Each month I have to come up with a topic for this column. Sounds easy, right? Well, sometimes it is, and sometimes it isn’t.
There are months when I know what I’m going to write about days and weeks in advance and when I sit down to write I have my 800 or so words of brilliance to my editor 20 minutes later. Other times, well, it’s not so easy. I’m not a columnist who covers the Eagles or Phillies or any other local sports team. Those I could spill out faster than a sneeze.
No, my particular beat is, well, the world. I suppose I could write about the Eagles or the Phillies, but there’s nothing very column-worthy going on right now. I got an email yesterday reminding me that this was my column week. The powers that be even give me an out. They tell me if I don’t have anything, they’d find something to replace me. But c’mon… once a month? I should be able to do that.
This time, I was stuck. This time, I almost… almost … told them to find another columnist. And then Robin Williams died. I was a fan of Robin Williams. Thought “Mrs. Doubtfire” was literally one of the funniest movies I’ve ever seen. The man oozed talent. One minute he was on a ridiculous riff, completely stream-of-consciousness. The next, he was talking about a serious issue that was close to his heart.
His work reflected that. He did silly comedies (the aforementioned “Mrs. Doubtfire”), he did voiceovers for children’s movies (“Aladdin”) and he could turn serious with a moment’s notice (“Patch Adams” and various other roles). I’m not here to reminisce about the great career of a man who left us much too soon. I’m not shedding a tear for him, though I’m certainly not happy with the news. I have been known to cry at the death of someone I’d not met or really didn’t know (the day Rich Ashburn died remains one of the more difficult days of my life).
But what ultimately got Williams, from all accounts, was a battle with depression. He lost. Depression is something that, if you don’t have it, you have no idea what it’s about. We can Google cancer and pretty much get an idea of how it works and how it kills. Same with countless other diseases. Getting a hold on how depression kills is more difficult, like trying to put toothpaste back in a tube.
I’ve been diagnosed as clinically depressed. I disagree with the diagnosis, but who am I to do that? It basically stemmed from many talks with therapists, talks that were born of a legitimate battle with anxiety. That is a little easier to put your arms around, but only a little. Sometimes I feel as though I’m what I like to call “locked.” Getting off the couch and feeding the dog feels as though someone’s asked me to climb Mount Everest in flip-flops. I feel as if I just can’t do it.
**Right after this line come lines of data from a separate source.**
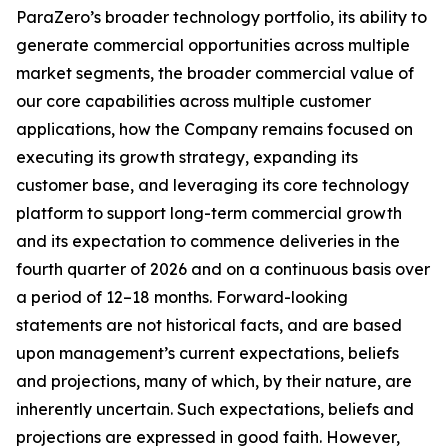
ParaZero’s broader technology portfolio, its ability to
generate commercial opportunities across multiple
market segments, the broader commercial value of
our core capabilities across multiple customer
applications, how the Company remains focused on
executing its growth strategy, expanding its
customer base, and leveraging its core technology
platform to support long-term commercial growth
and its expectation to commence deliveries in the
fourth quarter of 2026 and on a continuous basis over
a period of 12–18 months. Forward-looking
statements are not historical facts, and are based
upon management’s current expectations, beliefs
and projections, many of which, by their nature, are
inherently uncertain. Such expectations, beliefs and
projections are expressed in good faith. However,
But depressed? I never really get that feeling. Even when I’m going through an anxiety attack — a nearly daily occurrence — I never get the feeling that things won’t get better. I’m still able to keep perspective, which I believe is a big part of being depressed or not being depressed. I can still look at my wife, my children, my friends, my dog, my life and realize how lucky I am. Even if I am locked to the couch.
I am going to stop using the word depressed. It saturates its true meaning. Hearing Robin Williams killed himself because he was depressed makes him sound weak, and though I never met the man, I’m betting he was anything but weak. Despite a seemingly close circle, he felt as though things would not, could not, ever get better. No, from now on, when the Eagles lose, or if I’m having a generally bad day, I’m going to be bummed. I’m not going to be depressed.
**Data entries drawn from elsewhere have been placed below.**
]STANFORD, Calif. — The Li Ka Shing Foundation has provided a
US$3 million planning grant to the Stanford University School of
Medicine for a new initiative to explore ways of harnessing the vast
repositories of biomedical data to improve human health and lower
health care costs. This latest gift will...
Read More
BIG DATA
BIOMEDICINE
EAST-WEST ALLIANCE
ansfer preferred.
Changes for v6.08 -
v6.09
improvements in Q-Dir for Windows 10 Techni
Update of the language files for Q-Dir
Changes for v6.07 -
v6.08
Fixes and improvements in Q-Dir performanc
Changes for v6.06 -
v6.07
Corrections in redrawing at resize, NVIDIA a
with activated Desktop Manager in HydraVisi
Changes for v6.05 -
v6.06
Nobody says, “I feel cancerous” when they wake up with a splitting headache. That would be ridiculous. As it should be with people who throw the word “depressed” around like it’s any other adjective. Anything that can kill a man gets its own word, one that shouldn’t be used to describe anything else.
Most people probably can’t wrap their hands around why someone like Williams — wealthy, popular, enjoying all the trimmings that come with being a movie star — would take his own life. Lots of folks are probably saying, “I’d trade my life for his in a second.” My guess is if that were possible, you’d trade back in under a second. Being depressed — really, truly, able-to-take-your-ownlife depressed — is one of the worst things you can go through.
There’s no lottery or scratch off ticket to take away depression. Sure, there’s medication, but sometimes that’s not enough. Sometimes, the only way out is to remove the cause of the depression. Sadly, that’s what RobinWilliams did.